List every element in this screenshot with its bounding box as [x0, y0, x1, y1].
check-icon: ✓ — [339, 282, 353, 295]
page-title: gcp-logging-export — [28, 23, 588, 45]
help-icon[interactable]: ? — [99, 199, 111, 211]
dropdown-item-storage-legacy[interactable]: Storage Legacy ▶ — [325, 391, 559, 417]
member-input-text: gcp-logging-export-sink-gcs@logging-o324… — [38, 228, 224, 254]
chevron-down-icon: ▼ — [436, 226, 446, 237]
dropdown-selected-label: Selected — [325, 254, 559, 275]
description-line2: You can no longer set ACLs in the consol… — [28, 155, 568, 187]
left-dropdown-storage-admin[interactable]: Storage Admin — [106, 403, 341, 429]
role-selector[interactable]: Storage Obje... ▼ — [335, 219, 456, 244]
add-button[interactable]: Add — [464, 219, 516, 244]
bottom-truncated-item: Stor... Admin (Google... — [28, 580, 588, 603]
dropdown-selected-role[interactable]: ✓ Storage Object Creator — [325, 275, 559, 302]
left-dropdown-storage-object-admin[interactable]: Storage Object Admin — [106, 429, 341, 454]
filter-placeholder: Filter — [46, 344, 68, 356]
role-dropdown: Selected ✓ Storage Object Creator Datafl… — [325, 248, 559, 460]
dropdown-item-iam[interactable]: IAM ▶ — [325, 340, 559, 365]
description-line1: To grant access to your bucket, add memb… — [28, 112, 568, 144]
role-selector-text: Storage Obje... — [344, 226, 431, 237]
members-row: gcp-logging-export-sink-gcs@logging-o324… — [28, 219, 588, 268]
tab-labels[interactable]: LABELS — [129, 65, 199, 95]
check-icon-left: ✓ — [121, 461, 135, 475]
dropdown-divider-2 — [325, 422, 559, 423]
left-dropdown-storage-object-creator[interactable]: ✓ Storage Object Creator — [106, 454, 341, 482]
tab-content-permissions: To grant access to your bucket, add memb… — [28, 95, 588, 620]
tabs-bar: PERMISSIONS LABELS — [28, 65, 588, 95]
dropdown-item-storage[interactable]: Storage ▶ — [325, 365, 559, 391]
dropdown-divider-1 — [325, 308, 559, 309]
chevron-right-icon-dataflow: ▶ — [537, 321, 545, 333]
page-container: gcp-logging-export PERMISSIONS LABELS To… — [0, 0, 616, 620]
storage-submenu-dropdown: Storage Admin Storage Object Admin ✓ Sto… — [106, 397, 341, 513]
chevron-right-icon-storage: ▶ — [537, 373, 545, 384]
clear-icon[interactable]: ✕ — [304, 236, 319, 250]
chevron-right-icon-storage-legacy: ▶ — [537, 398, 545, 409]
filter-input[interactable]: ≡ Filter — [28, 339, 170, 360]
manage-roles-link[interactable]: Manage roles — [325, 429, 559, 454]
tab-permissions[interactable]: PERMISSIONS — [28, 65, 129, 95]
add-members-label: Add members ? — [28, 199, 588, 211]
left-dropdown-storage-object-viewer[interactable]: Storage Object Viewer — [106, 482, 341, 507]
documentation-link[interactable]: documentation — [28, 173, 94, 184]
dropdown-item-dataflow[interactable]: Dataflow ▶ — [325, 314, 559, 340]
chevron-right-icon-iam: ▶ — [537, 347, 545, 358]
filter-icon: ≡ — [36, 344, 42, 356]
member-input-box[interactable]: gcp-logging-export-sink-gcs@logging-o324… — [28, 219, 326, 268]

*TASK STATEMENT*
What lines of the listing above hold "sink"? Copy all of them.

*ANSWER*
member-input-text: gcp-logging-export-sink-gcs@logging-o324… — [38, 228, 224, 254]
members-row: gcp-logging-export-sink-gcs@logging-o324… — [28, 219, 588, 268]
member-input-box[interactable]: gcp-logging-export-sink-gcs@logging-o324… — [28, 219, 326, 268]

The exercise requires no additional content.